Tokens and Tokenization: How LLMs Process Text
Large Language Models
Tokens and Tokenization: How LLMs Process Text
SStackviv Team
11 min read

Key takeaways

  • Tokens are the smallest units LLMs process, not words, each converted to a number the model understands
  • BPE tokenization builds vocabulary by merging frequent character pairs, used by GPT-4o, Claude 4.5, and Llama 4
  • Token count directly affects API costs, context window usage, and model comprehension
  • English uses about 1.3 tokens per word, but other languages and code require significantly more
  • Tokenization explains LLM quirks like struggles with spelling, math, and non-English languages

What Are Tokens in AI?

Every time you send a prompt to ChatGPT, Claude, or Gemini, something happens before the model reads a single word. Your text gets chopped into pieces called tokens, and understanding tokens in LLM is essential if you want to get better results, save money on API calls, or figure out why the AI occasionally gives strange answers.

Here's the thing: LLMs don't see words the way you do. They see tokens, which might be whole words, parts of words, or even individual characters. The sentence "Hello world" might become two tokens, while "antidisestablishmentarianism" gets split into multiple chunks. This process, called tokenization, shapes everything about how AI models work.

If you're new to what large language models are, think of tokenization as the translation layer between human language and AI math. And if you've been paying for API usage without understanding token count, you might be spending more than necessary.

A token is the smallest unit of text that an LLM processes. When you input text into a model, the tokenizer breaks your words into these chunks and assigns each one a unique numerical ID. The model then works entirely with these numbers, never with the raw text itself.

Think of it like this: you write "The cat sat on the mat," but the model sees something like [464, 3797, 3332, 319, 262, 2603]. Each number corresponds to a token in the model's vocabulary, which is essentially a giant lookup table built during training.

What are tokens in AI practically speaking? They can be whole words (common words like "the" or "and" often get their own token), subwords (longer words get split, so "unhappiness" becomes "un" + "happiness"), individual characters (very rare strings might tokenize character by character), or punctuation (commas and periods typically get their own tokens).
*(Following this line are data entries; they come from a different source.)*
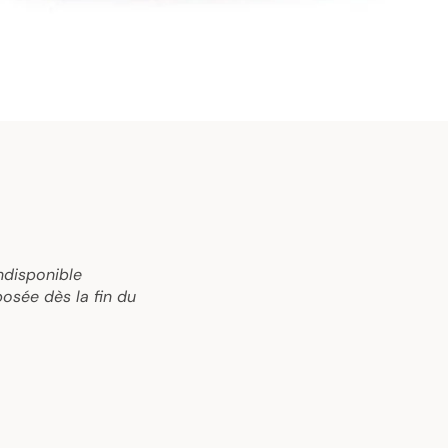
ndisponible
osée dès la fin du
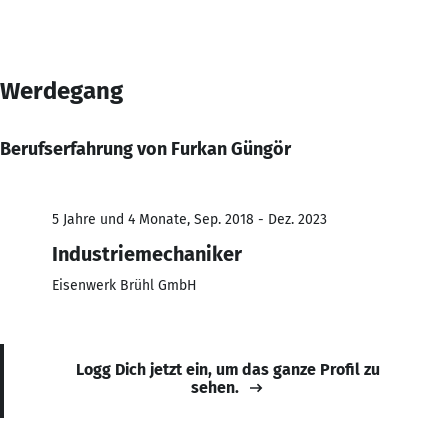
Werdegang
Berufserfahrung von Furkan Güngör
5 Jahre und 4 Monate, Sep. 2018 - Dez. 2023
Industriemechaniker
Eisenwerk Brühl GmbH
Logg Dich jetzt ein, um das ganze Profil zu
sehen.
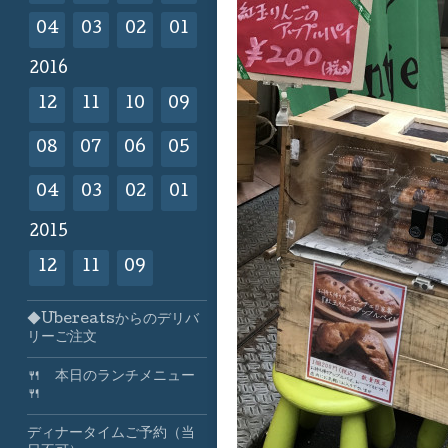
04
03
02
01
2016
12
11
10
09
08
07
06
05
04
03
02
01
2015
12
11
09
◆Ubereatsからのデリバ
リーご注文
🍴 本日のランチメニュー
🍴
ディナータイムご予約（当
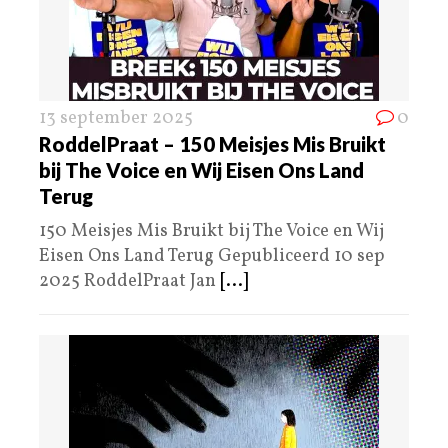
13 september 2025
0
RoddelPraat – 150 Meisjes Mis Bruikt
bij The Voice en Wij Eisen Ons Land
Terug
150 Meisjes Mis Bruikt bij The Voice en Wij
Eisen Ons Land Terug Gepubliceerd 10 sep
2025 RoddelPraat Jan
[...]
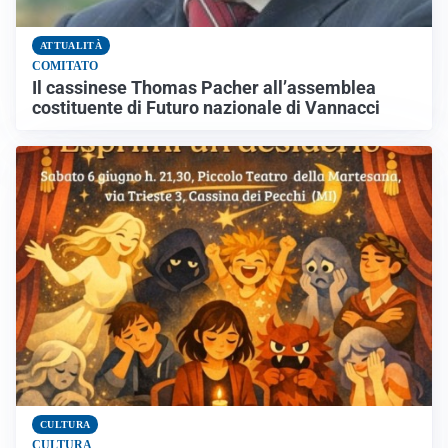
ATTUALITÀ
COMITATO
Il cassinese Thomas Pacher all’assemblea
costituente di Futuro nazionale di Vannacci
CULTURA
CULTURA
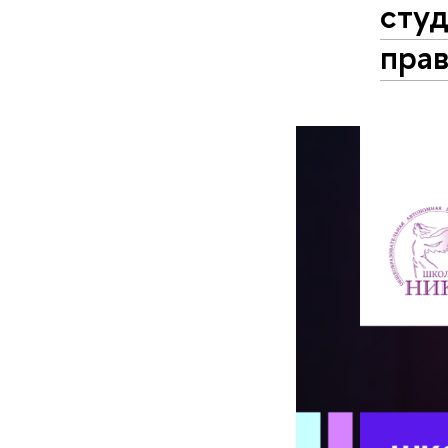
студ
пра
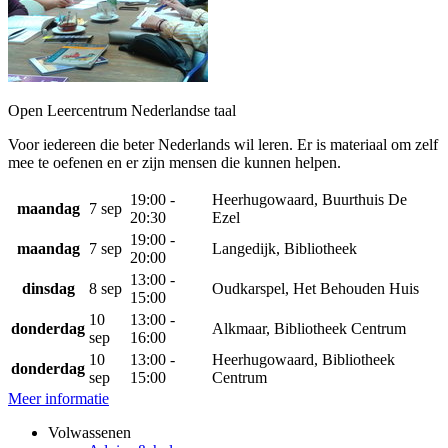
Open Leercentrum Nederlandse taal
Voor iedereen die beter Nederlands wil leren. Er is materiaal om zelf
mee te oefenen en er zijn mensen die kunnen helpen.
19:00 -
Heerhugowaard, Buurthuis De
maandag
7 sep
20:30
Ezel
19:00 -
maandag
7 sep
Langedijk, Bibliotheek
20:00
13:00 -
dinsdag
8 sep
Oudkarspel, Het Behouden Huis
15:00
10
13:00 -
donderdag
Alkmaar, Bibliotheek Centrum
sep
16:00
10
13:00 -
Heerhugowaard, Bibliotheek
donderdag
sep
15:00
Centrum
Meer informatie
Volwassenen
The exact split depends on the tokenizer's vocabulary and algorithm. Different models use different tokenizers, which is why the same text produces different token counts on GPT-4o vs Claude 4.5 vs Gemini 2.5.

How LLMs Tokenize Text Step by Step

Here's how tokenization works from start to finish. First, you type your prompt. Maybe it's "What is machine learning?" The model receives this as a raw string.

Next, the tokenizer applies its algorithm to break the string into tokens. Using OpenAI's tokenizer, this might become: ["What", " is", " machine", " learning", "?"]. Notice the spaces are included in some tokens.

Each token then has a corresponding ID in the vocabulary. "What" might be 2061, " is" might be 318, and so on. The final output is a sequence of integers.

Those integer IDs get looked up in an embedding table, converting each token into a dense vector that captures semantic meaning. If you want to go deeper, check out our guide on understanding AI embeddings.

The transformer architecture takes these embeddings through attention layers to generate predictions. Our article on how transformers process language covers this in detail.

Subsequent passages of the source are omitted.